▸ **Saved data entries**
○ ○ ○ ○ ○
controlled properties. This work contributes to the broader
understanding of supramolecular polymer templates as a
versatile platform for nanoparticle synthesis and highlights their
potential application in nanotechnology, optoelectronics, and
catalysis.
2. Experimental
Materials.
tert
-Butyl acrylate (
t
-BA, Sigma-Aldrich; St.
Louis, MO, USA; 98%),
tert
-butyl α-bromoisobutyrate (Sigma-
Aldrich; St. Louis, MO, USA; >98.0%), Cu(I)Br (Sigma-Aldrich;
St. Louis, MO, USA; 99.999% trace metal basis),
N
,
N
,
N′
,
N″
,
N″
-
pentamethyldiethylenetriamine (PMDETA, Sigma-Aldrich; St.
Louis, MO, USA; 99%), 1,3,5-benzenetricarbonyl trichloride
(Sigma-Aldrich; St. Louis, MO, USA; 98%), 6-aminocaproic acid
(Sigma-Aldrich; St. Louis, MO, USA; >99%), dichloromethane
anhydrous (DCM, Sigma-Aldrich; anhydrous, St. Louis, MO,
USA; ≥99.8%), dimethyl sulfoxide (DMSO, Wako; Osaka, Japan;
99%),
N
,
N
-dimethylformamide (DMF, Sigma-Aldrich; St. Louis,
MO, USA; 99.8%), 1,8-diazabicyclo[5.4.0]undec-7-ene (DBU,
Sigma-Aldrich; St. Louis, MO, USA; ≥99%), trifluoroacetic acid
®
○ ○ ○ ○ ○
▸ **EXERCISE**
Word for word, restate the lines above.

▸ **EXPECTED ANSWER**
controlled properties. This work contributes to the broader
understanding of supramolecular polymer templates as a
versatile platform for nanoparticle synthesis and highlights their
potential application in nanotechnology, optoelectronics, and
catalysis.
2. Experimental
Materials.
tert
-Butyl acrylate (
t
-BA, Sigma-Aldrich; St.
Louis, MO, USA; 98%),
tert
-butyl α-bromoisobutyrate (Sigma-
Aldrich; St. Louis, MO, USA; >98.0%), Cu(I)Br (Sigma-Aldrich;
St. Louis, MO, USA; 99.999% trace metal basis),
N
,
N
,
N′
,
N″
,
N″
-
pentamethyldiethylenetriamine (PMDETA, Sigma-Aldrich; St.
Louis, MO, USA; 99%), 1,3,5-benzenetricarbonyl trichloride
(Sigma-Aldrich; St. Louis, MO, USA; 98%), 6-aminocaproic acid
(Sigma-Aldrich; St. Louis, MO, USA; >99%), dichloromethane
anhydrous (DCM, Sigma-Aldrich; anhydrous, St. Louis, MO,
USA; ≥99.8%), dimethyl sulfoxide (DMSO, Wako; Osaka, Japan;
99%),
N
,
N
-dimethylformamide (DMF, Sigma-Aldrich; St. Louis,
MO, USA; 99.8%), 1,8-diazabicyclo[5.4.0]undec-7-ene (DBU,
Sigma-Aldrich; St. Louis, MO, USA; ≥99%), trifluoroacetic acid
®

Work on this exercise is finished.